Vivek W. (ESB): I watched Cotto’s domination with a very strong enthusiasm for what I felt was a solid performance. I thought he showed aggression on a level some didn’t know still existed, and I thought his dedication to the double jab and body work were a thing of beauty. That being said, I’d quickly caution anyone out there who even thinks for a second that this was even a remote indication of what we can expect from him on a higher level. If you want to rate his opponent with any accuracy, ask yourself how many “benchmark” fights take place on the elite level with men who enter the ring with more than 3 career losses? It happens, but very rarely at the elite level, and practically none in fighters under the age of 33.

I have great respect for Cotto, but the biggest question mark I had coming into the evening was not how quick he could win? It centered more around whether or not he could find a way to, if tested. This was an opponent who only landed 7 punches in 3 rounds. And that came against a fighter who has never been known for a spectacular defense. Cotto is very hittable. But he was facing a man who felt his power and folded early. Trout, Mayweather, and Pacquiao each felt his power, yet found other ways to nullify it and win. On paper, Rodriguez presented a great challenge. This was our reminder that paper burns. Bottom line: Cotto looked great! But we learned absolutely nothing about his ability to stand tall amongst the best in the business. His current pursuit is a fight at 160lbs to become the first Puerto Rican Champion to win a title in 4 different weight divisions.
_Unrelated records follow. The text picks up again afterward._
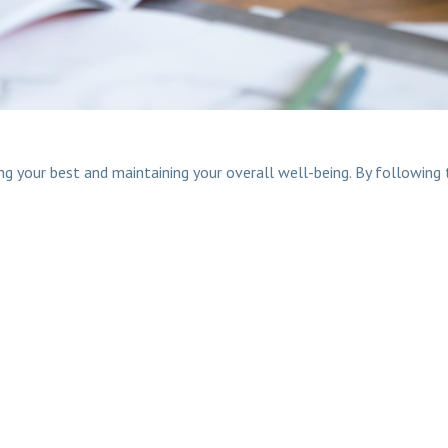
 your best and maintaining your overall well-being. By following t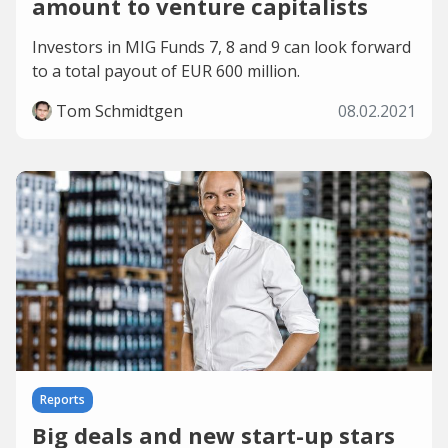
amount to venture capitalists
Investors in MIG Funds 7, 8 and 9 can look forward
to a total payout of EUR 600 million.
Tom Schmidtgen
08.02.2021
Reports
Big deals and new start-up stars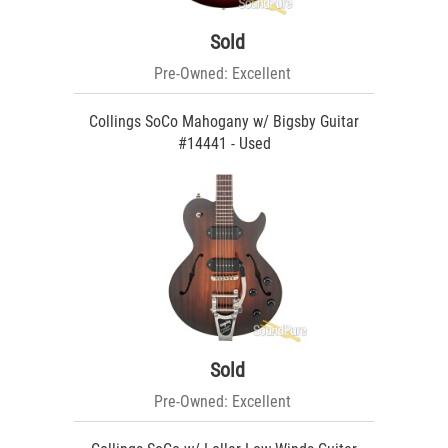
Sold
Pre-Owned: Excellent
Collings SoCo Mahogany w/ Bigsby Guitar
#14441 - Used
Sold
Pre-Owned: Excellent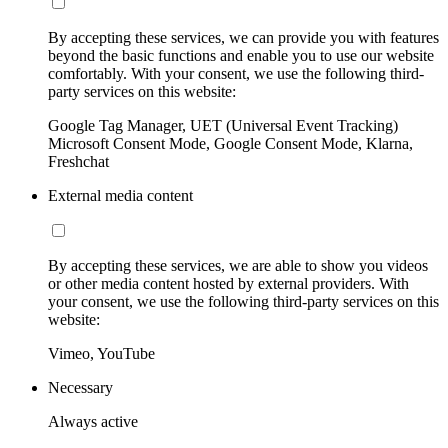
By accepting these services, we can provide you with features
beyond the basic functions and enable you to use our website
comfortably. With your consent, we use the following third-
party services on this website:
Google Tag Manager, UET (Universal Event Tracking)
Microsoft Consent Mode, Google Consent Mode, Klarna,
Freshchat
External media content
By accepting these services, we are able to show you videos
or other media content hosted by external providers. With
your consent, we use the following third-party services on this
website:
Vimeo, YouTube
Necessary
Always active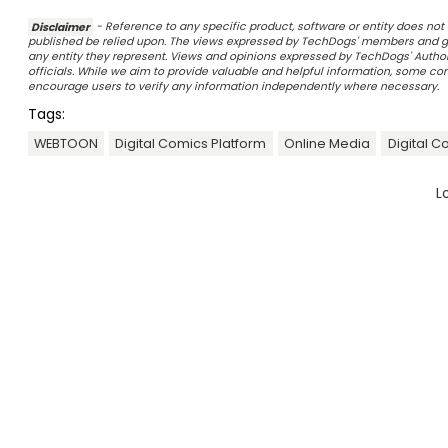
Disclaimer
- Reference to any specific product, software or entity does n
published be relied upon. The views expressed by TechDogs' members and gu
any entity they represent. Views and opinions expressed by TechDogs' Authors
officials. While we aim to provide valuable and helpful information, some c
encourage users to verify any information independently where necessary.
Tags:
WEBTOON
Digital Comics Platform
Online Media
Digital C
L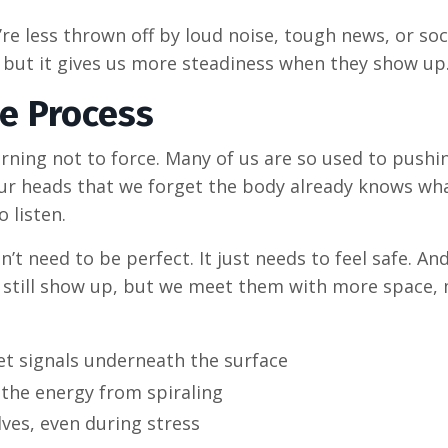
re less thrown off by loud noise, tough news, or soc
, but it gives us more steadiness when they show up
he Process
arning not to force. Many of us are so used to pushi
 our heads that we forget the body already knows wha
 listen.
n’t need to be perfect. It just needs to feel safe. A
hey still show up, but we meet them with more space,
t signals underneath the surface
the energy from spiraling
elves, even during stress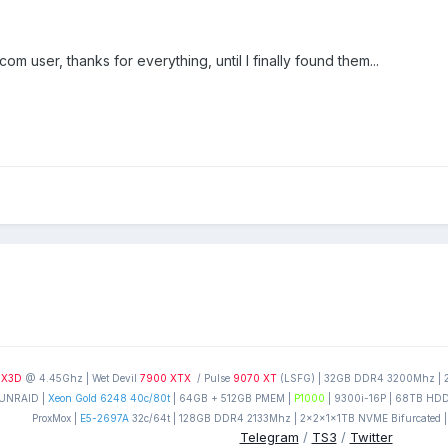
m user, thanks for everything, until I finally found them...
0X3D
@ 4.45Ghz | Wet Devil
7900 XTX
/ Pulse
9070 XT
(LSFG) | 32GB DDR4 3200Mhz | 2T
UNRAID |
Xeon Gold 6248 40c/80t
| 64GB + 512GB PMEM |
P1000
| 9300i-16P | 68TB HDD'
ProxMox |
E5-2697A
32c/64t | 128GB DDR4 2133Mhz | 2x2x1x1TB NVME Bifurcated |
Telegram
/
TS3
/
Twitter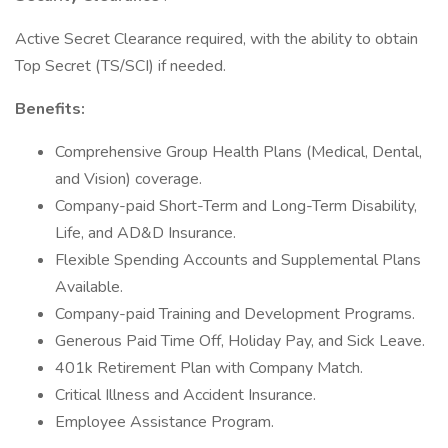
Active Secret Clearance required, with the ability to obtain
Top Secret (TS/SCI) if needed.
Benefits:
Comprehensive Group Health Plans (Medical, Dental,
and Vision) coverage.
Company-paid Short-Term and Long-Term Disability,
Life, and AD&D Insurance.
Flexible Spending Accounts and Supplemental Plans
Available.
Company-paid Training and Development Programs.
Generous Paid Time Off, Holiday Pay, and Sick Leave.
401k Retirement Plan with Company Match.
Critical Illness and Accident Insurance.
Employee Assistance Program.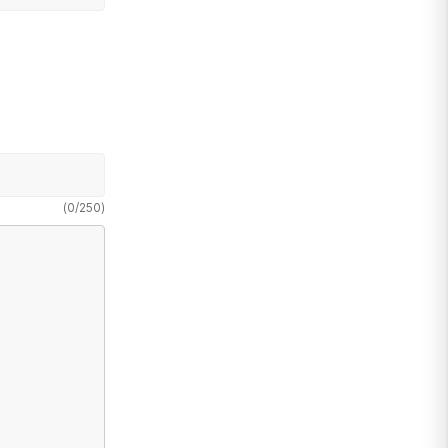
(
0
/
250
)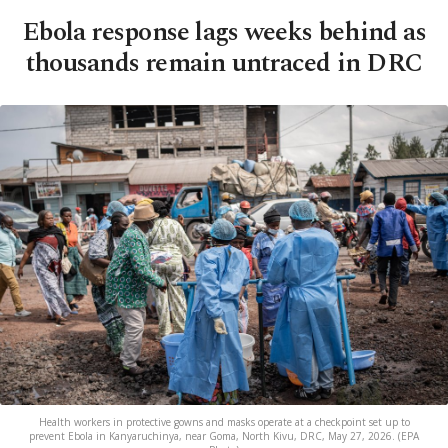
Ebola response lags weeks behind as
thousands remain untraced in DRC
Health workers in protective gowns and masks operate at a checkpoint set up to
prevent Ebola in Kanyaruchinya, near Goma, North Kivu, DRC, May 27, 2026. (EPA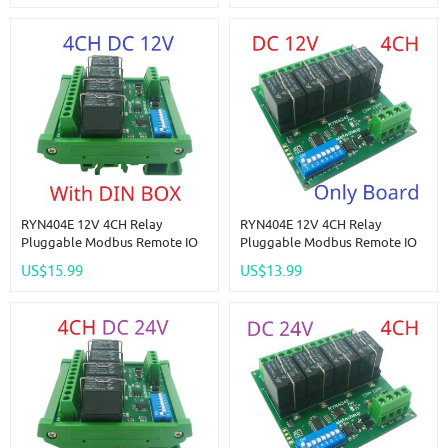
Multi-Function Switch Board
Multi-Function Switch Board
RYN404E 12V 4CH Relay
RYN404E 12V 4CH Relay
Pluggable Modbus Remote IO
Pluggable Modbus Remote IO
Module Baud Rate Slave ID Dip
Module Baud Rate Slave ID Dip
US$15.99
US$13.99
Switch Selection Easy To Use
Switch Selection Easy To Use
Multi-Function Switch Board
Multi-Function Switch Board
Even against a hurt and returning Sergio Martinez, this is a tall order. And if Martinez shakes the rust well, his power, durability, and slippery style will be far too much for Cotto. And he won’t fold. The best Cotto has looked in recent years came against Floyd Mayweather. But we know styles make fights. The same Cotto that walked through Delvin Rodriguez had no answer for Trout. The same Canelo that defeated Trout had no answer for the Floyd Mayweather who defeated Trout, who soundly defeated Cotto. Cotto is a very good fighter and future Hall of Famer. But at 160lbs, even an older Sergio Martinez is a bit too much. So in short, Cotto lived to die another day; but this was no indication of what to expect at the top of the food chain.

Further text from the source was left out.